- Helicobacter pylori strain HPAG1 is a well-characterized clinical isolate obtained from a patient with gastric adenocarcinoma in the United States. It belongs to the hpEurope population and was among the first H. pylori strains to be fully sequenced after the prototypical strains 26695 and J99.
- HPAG1 is of particular interest due to its association with malignancy, and it has contributed significantly to comparative genomic studies seeking to link specific bacterial genotypes with cancer risk. The complete genome of HPAG1 has provided insight into the diversity and plasticity of H. pylori virulence factors, especially in the context of strains isolated from patients with advanced gastric pathology.

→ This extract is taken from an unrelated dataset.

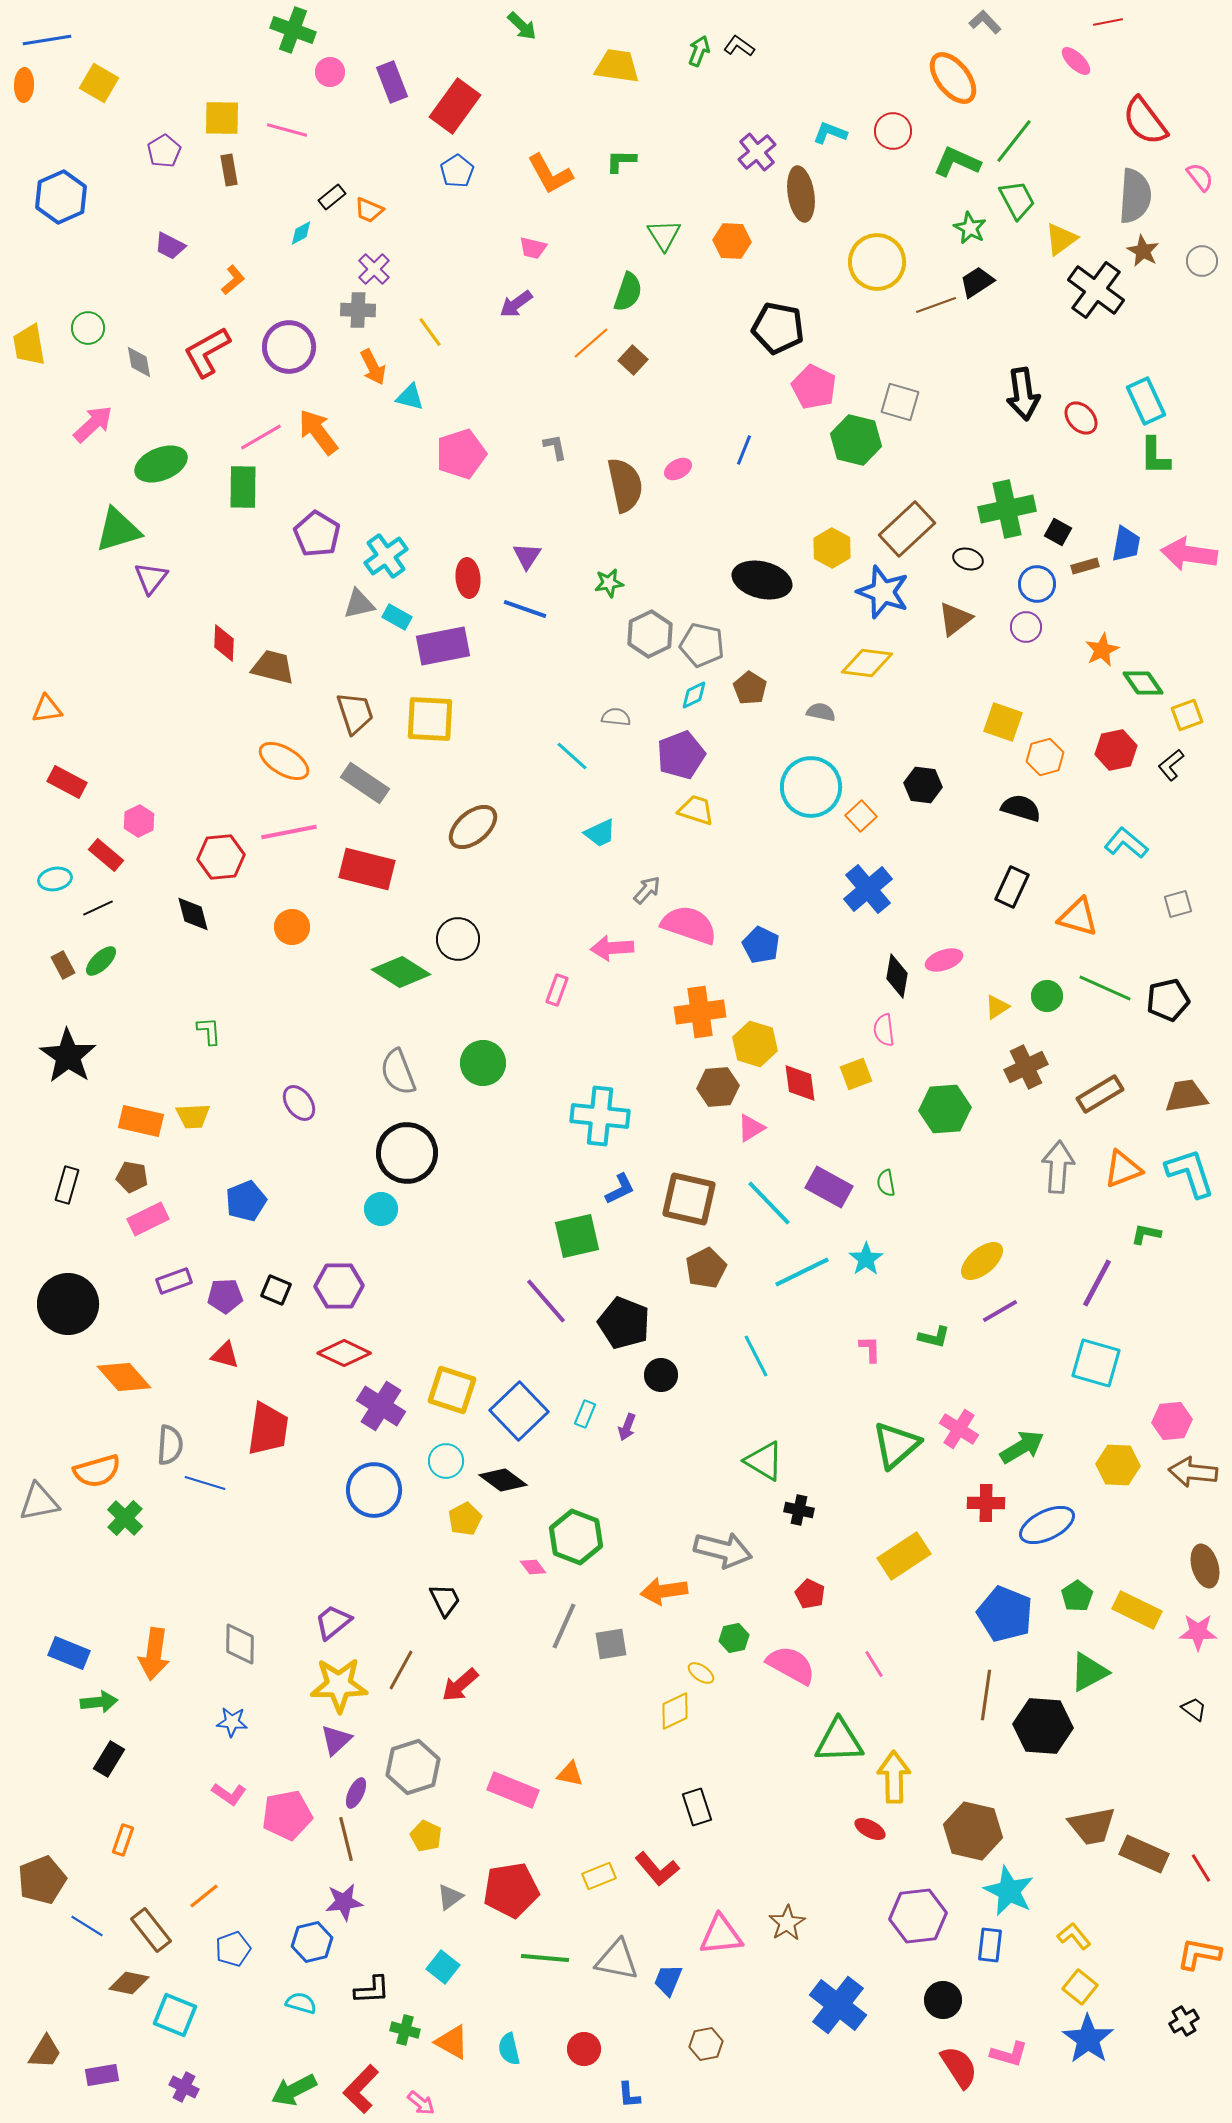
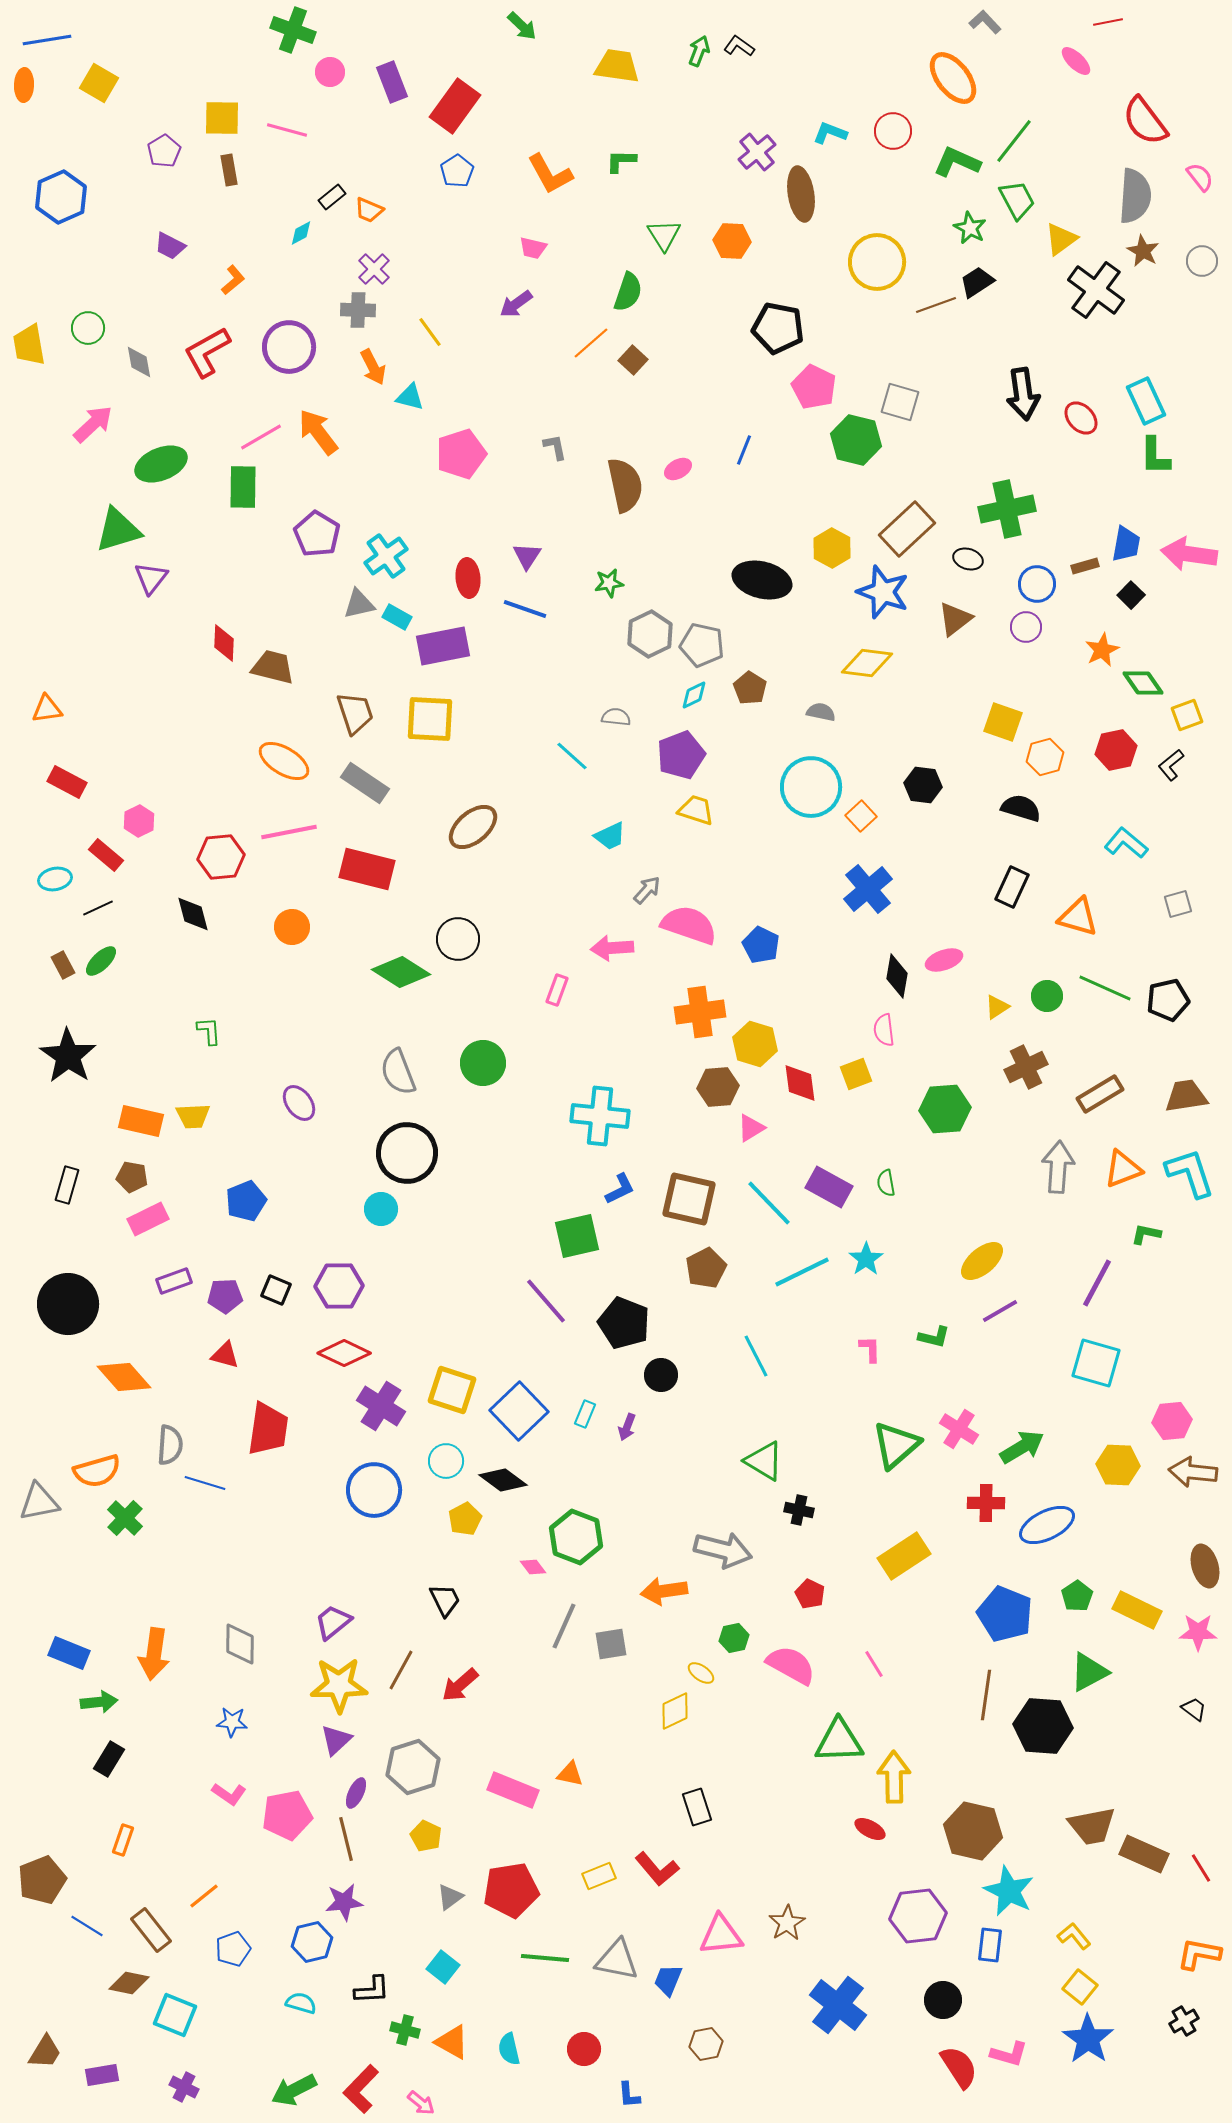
black square at (1058, 532): moved 73 px right, 63 px down; rotated 16 degrees clockwise
cyan trapezoid at (600, 833): moved 10 px right, 3 px down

- A defining feature of HPAG1 is the presence of an intact and functional cag pathogenicity island (cagPAI), which encodes a type IV secretion system (T4SS) responsible for translocating the CagA oncoprotein into host epithelial cells. The CagA protein in HPAG1 is of the Western-type, containing EPIYA-A, -B, and -C motifs, which, when phosphorylated, interfere with host cell signaling by activating phosphatases such as SHP-2. These interactions result in cytoskeletal rearrangements, cell elongation (“hummingbird” phenotype), junctional disruption, and increased secretion of pro-inflammatory cytokines, especially interleukin-8 (IL-8). The ability of HPAG1 to robustly activate these pathways aligns with its origin from a cancer patient and underscores its utility in studying oncogenic transformation.
- HPAG1 also produces a highly active form of the Vacuolating cytotoxin A (VacA), with the s1/m1 genotype, associated with strong vacuolating activity in epithelial cells. VacA contributes to tissue damage, promotes immune evasion by interfering with T-cell activation, and affects mitochondrial function. The combined action of CagA and VacA in HPAG1 leads to synergistic damage to gastric epithelial integrity and promotes a pro-carcinogenic microenvironment. These virulence factors have made HPAG1 a preferred model for dissecting the molecular mechanisms of gastric epithelial injury and carcinogenesis.
- In addition to CagA and VacA, HPAG1 expresses several outer membrane proteins (OMPs), including BabA, which mediates adherence to Lewis b blood group antigens on gastric epithelial cells. Adherence is crucial for efficient delivery of CagA and for bacterial persistence. HPAG1 also contains other adhesins such as HopQ and OipA, although their expression may vary due to phase variation, a common regulatory mechanism in H. pylori. These adhesins contribute to tissue tropism, immune modulation, and chronic colonization, which are all central to the development of long-term infection and, ultimately, disease progression.
- The genome of HPAG1 has also revealed insights into H. pylori’s plasticity zones, regions of high genetic variability that often harbor strain-specific virulence or metabolic genes. Compared to the 26695 and J99 strains, HPAG1 contains unique sequences in its plasticity region, including genes involved in DNA modification and restriction-modification systems, which may influence genome stability and adaptability. These differences have been important in comparative genomics, helping to delineate genotype-phenotype correlations and understand the evolutionary pathways that lead to increased cancer risk.
- In summary, H. pylori strain HPAG1 is a highly virulent, cancer-associated isolate with a functional cagPAI and active VacA, making it an ideal model for studying the mechanisms of gastric inflammation, epithelial transformation, and carcinogenesis. Its genomic features provide valuable information for identifying bacterial determinants linked to disease severity and for exploring how bacterial diversity contributes to clinical outcomes. HPAG1 remains a vital tool in both experimental and comparative studies aimed at unraveling the complex interplay between H. pylori, host factors, and gastric cancer development.